◆ Your instructions ◆
An exact copy of the listing below is needed, with no pictures in it.

◆ Dataset section ◆
- - - - - - -

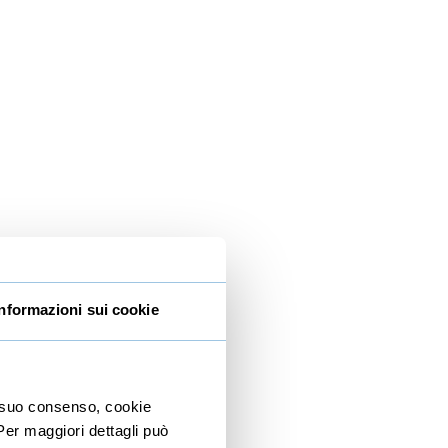
Informazioni sui cookie
io suo consenso, cookie
 Per maggiori dettagli può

- - - - - - -

◆ Solution ◆
Informazioni sui cookie
io suo consenso, cookie
 Per maggiori dettagli può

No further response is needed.